C’est en effet par là que la révolte du Carbet marque un tournant dans la lutte des esclaves. Le spectre du massacre des blancs à Saint-Domingue prenait-il chair en Martinique ?
Hurault de Ligny écrit au Commissaire Général de la Marine au Havre:
“Serions nous tous condamnés à périr de la main de nos esclaves…Il n’est pas douteux que si le gouvernement ne prend pas des mesures promptes et décisives avec Saint-Domingue, toutes les colonies sont perdues avant peu..”.
Mais le Procureur du Roi voyait un autre danger, celui des hommes de couleur: “Je m’afflige moins des événements qui viennent d’avoir lieu que je ne m’effraie de leur conséquence possible. On a armé les gens de couleurs libres…ils ont été placé au poste du danger; le péril disparu, peut-on espérer qu’ils resteront dans l’ordre accoutumé?
Les prétentions renaîtront et si elles son repoussées, n’est il pas à craindre que nos auxiliaires de la veille ne deviennent nos ennemies de demain?”
Le Procureur du Roi ne pensait pas faire oeuvre prophétique. Pourtant l’année suivante, en 1823, éclatait l’affaire des hommes de couleur dite Affaire Bisette.
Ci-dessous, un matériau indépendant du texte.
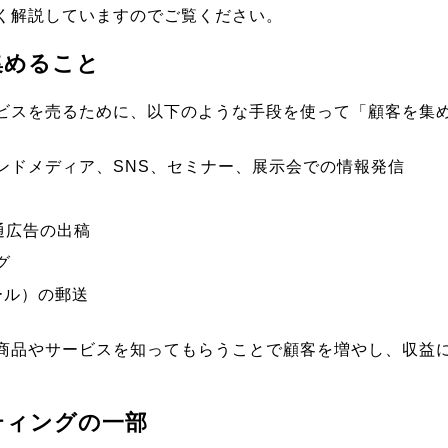
く解説していますのでご覧ください。
集めること
ビスを売るために、以下のような手段を使って「顧客を集
ンドメディア、SNS、セミナー、展示会での情報発信
通広告の出稿
グ
ール）の郵送
商品やサービスを知ってもらうことで顧客を増やし、収益
ティングの一部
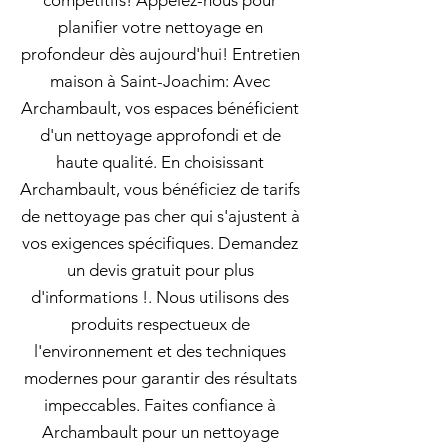
compétitifs! Appelez-nous pour
planifier votre nettoyage en
profondeur dès aujourd'hui! Entretien
maison à Saint-Joachim: Avec
Archambault, vos espaces bénéficient
d'un nettoyage approfondi et de
haute qualité. En choisissant
Archambault, vous bénéficiez de tarifs
de nettoyage pas cher qui s'ajustent à
vos exigences spécifiques. Demandez
un devis gratuit pour plus
d'informations !. Nous utilisons des
produits respectueux de
l'environnement et des techniques
modernes pour garantir des résultats
impeccables. Faites confiance à
Archambault pour un nettoyage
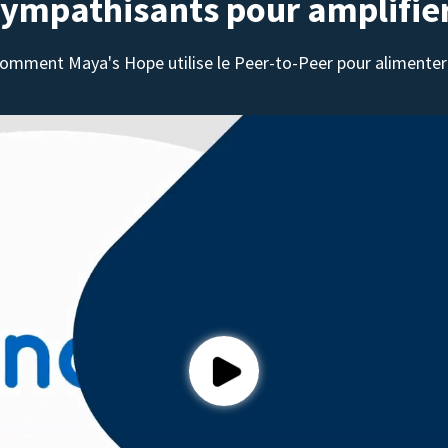
sympathisants pour amplifie
omment Maya's Hope utilise le Peer-to-Peer pour alimenter 
Play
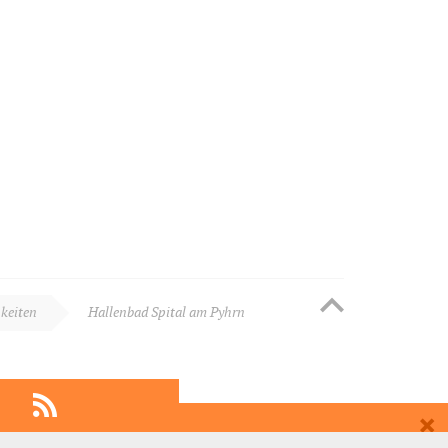
keiten
Hallenbad Spital am Pyhrn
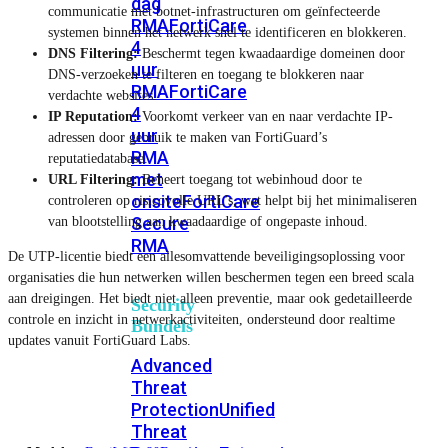
dag
communicatie met botnet-infrastructuren om geïnfecteerde
RMA
FortiCare
systemen binnen het netwerk snel te identificeren en blokkeren.
4
DNS Filtering:
Beschermt tegen kwaadaardige domeinen door
uur
DNS-verzoeken te filteren en toegang te blokkeren naar
RMA
FortiCare
verdachte websites.
4
IP Reputation:
Voorkomt verkeer van en naar verdachte IP-
uur
adressen door gebruik te maken van FortiGuard’s
RMA
reputatiedatabase.
met
URL Filtering:
Beheert toegang tot webinhoud door te
onsite
FortiCare
controleren op risicovolle URL’s, wat helpt bij het minimaliseren
Secure
van blootstelling aan kwaadaardige of ongepaste inhoud.
RMA
De UTP-licentie biedt een allesomvattende beveiligingsoplossing voor
organisaties die hun netwerken willen beschermen tegen een breed scala
aan dreigingen. Het biedt niet alleen preventie, maar ook gedetailleerde
Security
controle en inzicht in netwerkactiviteiten, ondersteund door realtime
Bundels
updates vanuit FortiGuard Labs.
Advanced
Threat
Protection
Unified
Threat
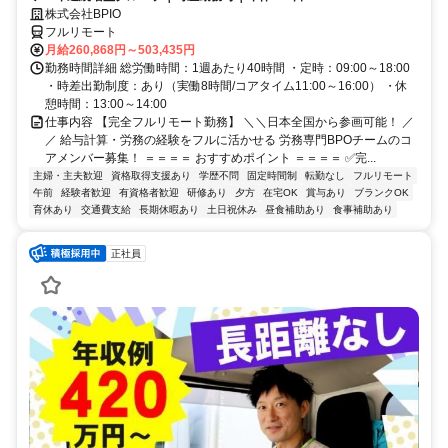
株式会社BPIO
フルリモート
月給260,868円～503,435円
勤務時間詳細 総労働時間：1週あたり40時間 ・定時：09:00～18:00
・時差出勤制度：あり（実働8時間/コアタイム11:00～16:00） ・休
憩時間：13:00～14:00
仕事内容 【完全フルリモート勤務】 ＼＼日本全国から参画可能！ ／
／ 給与計算・労務の経験をフルに活かせる 労務専門BPOチームのコ
アメンバー募集！ ＝＝＝＝ おすすめポイント ＝＝＝＝ ✅完...
主婦・主夫歓迎
資格取得支援あり
学歴不問
固定時間制
転勤なし
フルリモート
午前
経験者歓迎
有資格者歓迎
研修あり
夕方
在宅OK
賞与あり
ブランクOK
育休あり
交通費支給
長期休暇あり
土日祝休み
昼食補助あり
食事補助あり
正社員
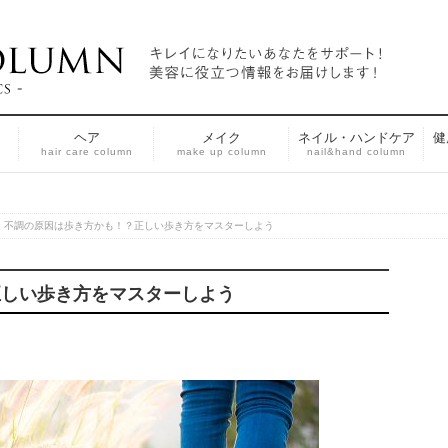
ヘア
メイク
ネイル・ハンドケア
健
n
hair care column
make up column
nail&hand column
不調の原因は歩き方かも！？正しい歩き方をマスターしよう
正しい歩き方をマスターしよう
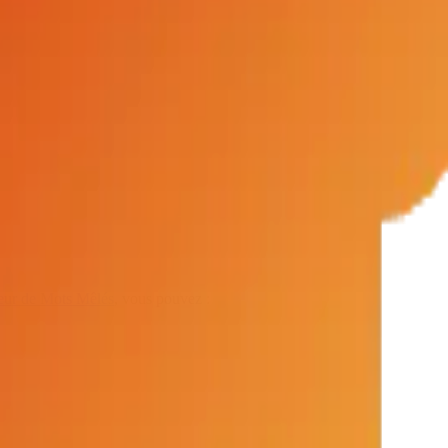
eur de Mots Mêlés
, vous pouvez :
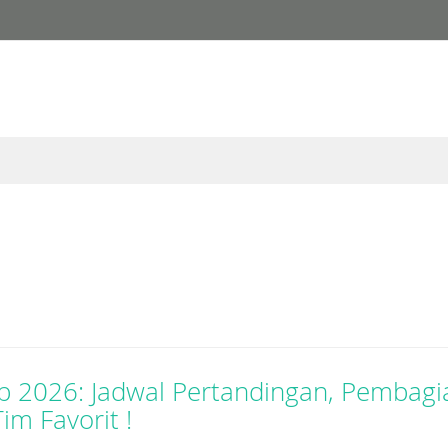
p 2026: Jadwal Pertandingan, Pembag
im Favorit !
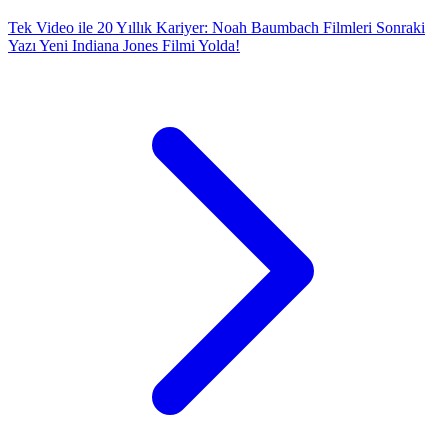
Tek Video ile 20 Yıllık Kariyer: Noah Baumbach Filmleri
Sonraki
Yazı
Yeni Indiana Jones Filmi Yolda!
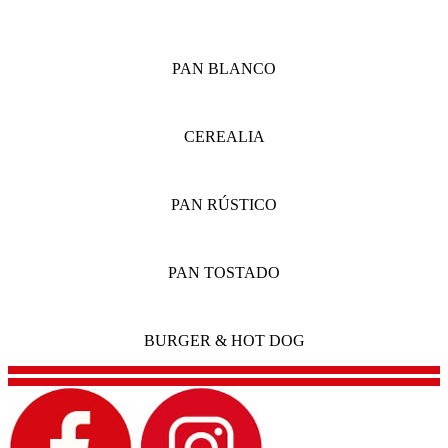
PAN BLANCO
CEREALIA
PAN RÚSTICO
PAN TOSTADO
BURGER & HOT DOG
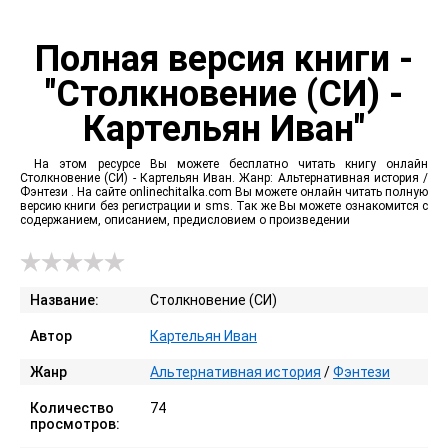
Полная версия книги -
"Столкновение (СИ) -
Картельян Иван"
На этом ресурсе Вы можете бесплатно читать книгу онлайн
Столкновение (СИ) - Картельян Иван. Жанр: Альтернативная история /
Фэнтези . На сайте onlinechitalka.com Вы можете онлайн читать полную
версию книги без регистрации и sms. Так же Вы можете ознакомится с
содержанием, описанием, предисловием о произведении
Название:
Столкновение (СИ)
Автор
Картельян Иван
Жанр
Альтернативная история
/
Фэнтези
Количество
74
просмотров:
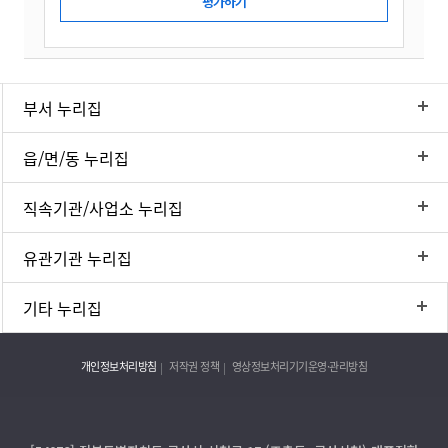
부서 누리집
읍/면/동 누리집
직속기관/사업소 누리집
유관기관 누리집
기타 누리집
개인정보처리방침
저작권 정책
영상정보처리기기운영·관리방침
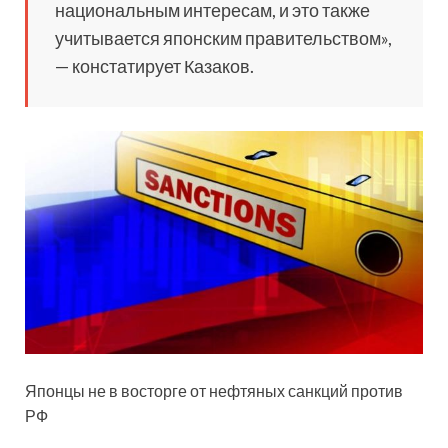
национальным интересам, и это также
учитывается японским правительством»,
— констатирует Казаков.
Японцы не в восторге от нефтяных санкций против
РФ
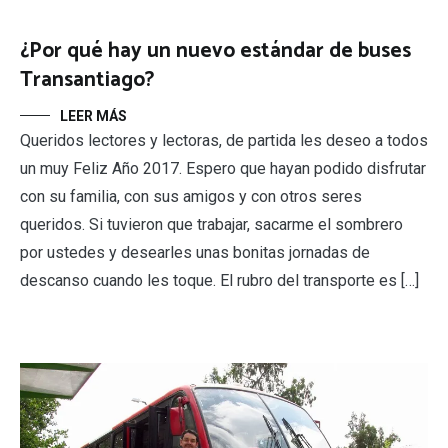
¿Por qué hay un nuevo estándar de buses
Transantiago?
LEER MÁS
Queridos lectores y lectoras, de partida les deseo a todos
un muy Feliz Año 2017. Espero que hayan podido disfrutar
con su familia, con sus amigos y con otros seres
queridos. Si tuvieron que trabajar, sacarme el sombrero
por ustedes y desearles unas bonitas jornadas de
descanso cuando les toque. El rubro del transporte es […]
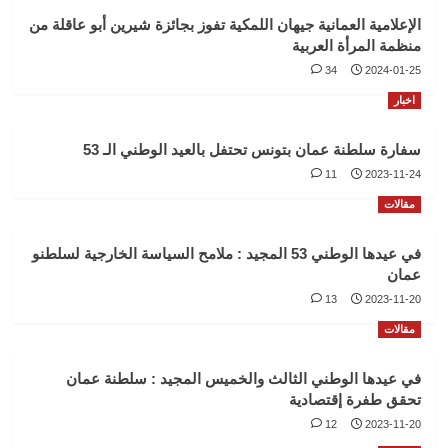
الإعلامية العمانية جيهان اللمكية تفوز بجائزة شيرين أبو عاقلة من
منظمة المرأة العربية
34
2024-01-25
اخبار
سفارة سلطنة عمان بتونس تحتفل بالعيد الوطني الـ 53
11
2023-11-24
مقالات
في عيدها الوطني 53 المجيد : ملامح السياسة الخارجية لسلطنو
عمان
13
2023-11-20
مقالات
في عيدها الوطني الثالث والخميس المجيد : سلطنة عمان
تحقق طفرة إقتصادية
12
2023-11-20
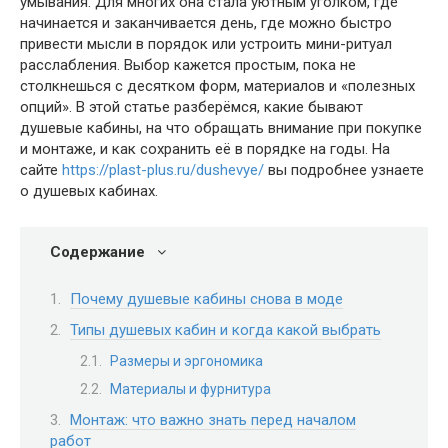
умывания. Для многих она стала уютным уголком, где
начинается и заканчивается день, где можно быстро
привести мысли в порядок или устроить мини-ритуал
расслабления. Выбор кажется простым, пока не
столкнешься с десятком форм, материалов и «полезных
опций». В этой статье разберёмся, какие бывают
душевые кабины, на что обращать внимание при покупке
и монтаже, и как сохранить её в порядке на годы. На
сайте
https://plast-plus.ru/dushevye/
вы подробнее узнаете
о душевых кабинах.
Содержание
Почему душевые кабины снова в моде
Типы душевых кабин и когда какой выбрать
Размеры и эргономика
Материалы и фурнитура
Монтаж: что важно знать перед началом
работ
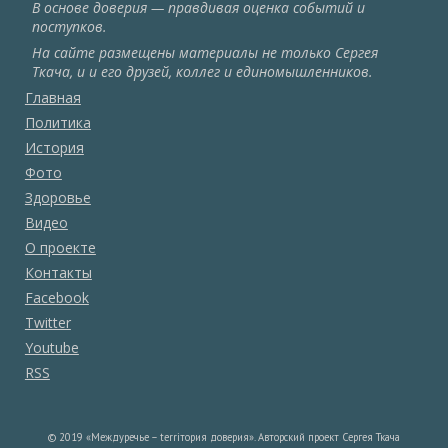
В основе доверия — правдивая оценка событий и
поступков.
На сайте размещены материалы не только Сергея
Ткача, и и его друзей, коллег и единомышленников.
Главная
Политика
История
Фото
Здоровье
Видео
О проекте
Контакты
Facebook
Twitter
Youtube
RSS
© 2019 «Междуречье – terriтория доверия». Авторский проект Сергея Ткача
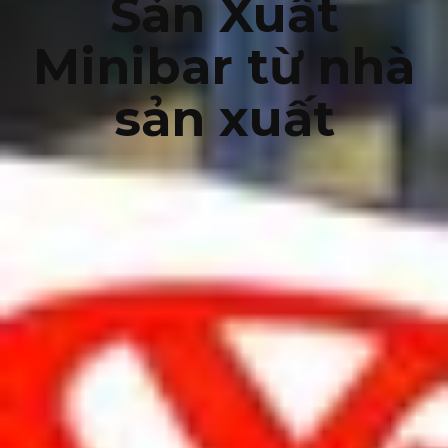
Sản Xuất
Minibar từ nhà
sản xuất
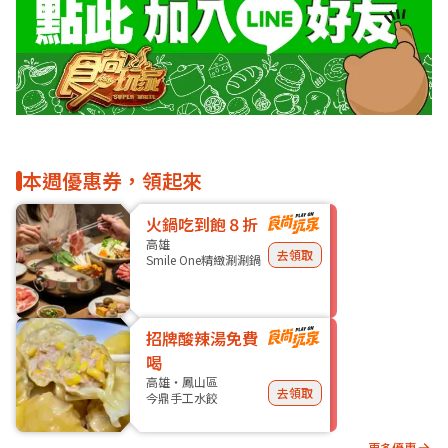
本週優惠券，領起來
火鍋吃到飽８折
高雄
去領取
Smile One精緻涮涮鍋
招牌酸辣湯免費
喝
高雄・鳳山區
去領取
今鼎手工水餃
更多優惠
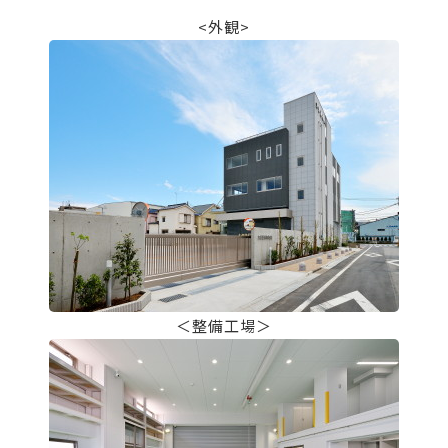
<外観>
＜整備工場＞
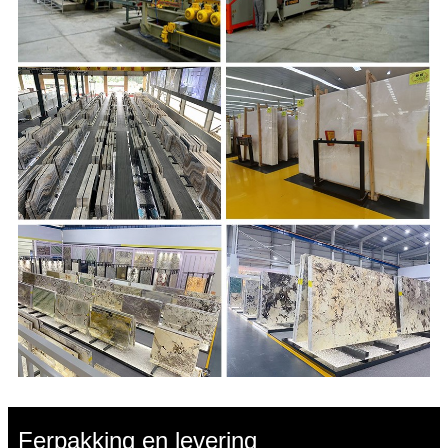
Ferpakking en levering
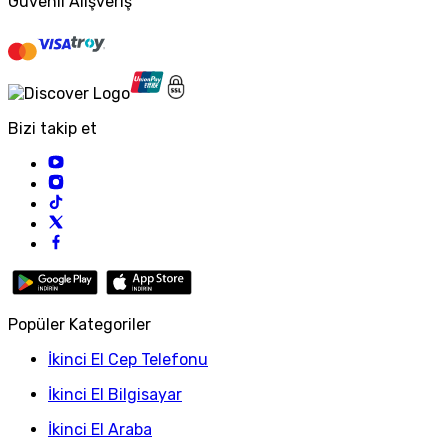
Güvenli Alışveriş
Bizi takip et
Popüler Kategoriler
İkinci El Cep Telefonu
İkinci El Bilgisayar
İkinci El Araba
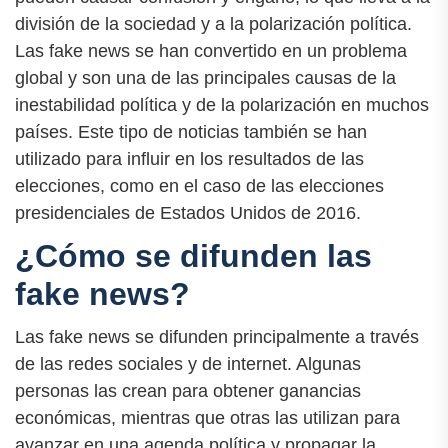
división de la sociedad y a la polarización política.
Las fake news se han convertido en un problema
global y son una de las principales causas de la
inestabilidad política y de la polarización en muchos
países. Este tipo de noticias también se han
utilizado para influir en los resultados de las
elecciones, como en el caso de las elecciones
presidenciales de Estados Unidos de 2016.
¿Cómo se difunden las
fake news?
Las fake news se difunden principalmente a través
de las redes sociales y de internet. Algunas
personas las crean para obtener ganancias
económicas, mientras que otras las utilizan para
avanzar en una agenda política y propagar la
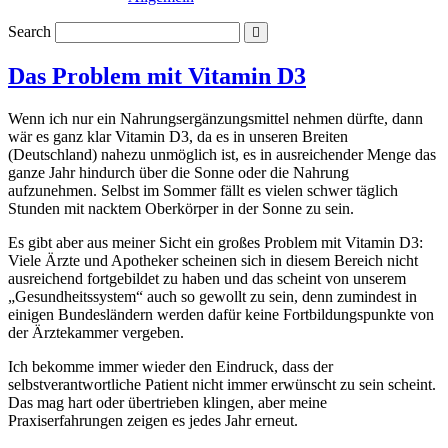
Search
Das Problem mit Vitamin D3
Wenn ich nur ein Nahrungsergänzungsmittel nehmen dürfte, dann
wär es ganz klar Vitamin D3, da es in unseren Breiten
(Deutschland) nahezu unmöglich ist, es in ausreichender Menge das
ganze Jahr hindurch über die Sonne oder die Nahrung
aufzunehmen. Selbst im Sommer fällt es vielen schwer täglich
Stunden mit nacktem Oberkörper in der Sonne zu sein.
Es gibt aber aus meiner Sicht ein großes Problem mit Vitamin D3:
Viele Ärzte und Apotheker scheinen sich in diesem Bereich nicht
ausreichend fortgebildet zu haben und das scheint von unserem
„Gesundheitssystem“ auch so gewollt zu sein, denn zumindest in
einigen Bundesländern werden dafür keine Fortbildungspunkte von
der Ärztekammer vergeben.
Ich bekomme immer wieder den Eindruck, dass der
selbstverantwortliche Patient nicht immer erwünscht zu sein scheint.
Das mag hart oder übertrieben klingen, aber meine
Praxiserfahrungen zeigen es jedes Jahr erneut.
En attendant on tressait des lauriers à ces vaillantes milices de couleur qui avaient maté la révolte avec leur vigueur habituelle. Le ministre satisfait, écrivait:
L’événement a montré quel utile auxiliaire vous avez dans les corps qui composent nos milices…Je vous prie de témoigner à ces corps la satisfaction que leur belle conduite m’a fait éprouver.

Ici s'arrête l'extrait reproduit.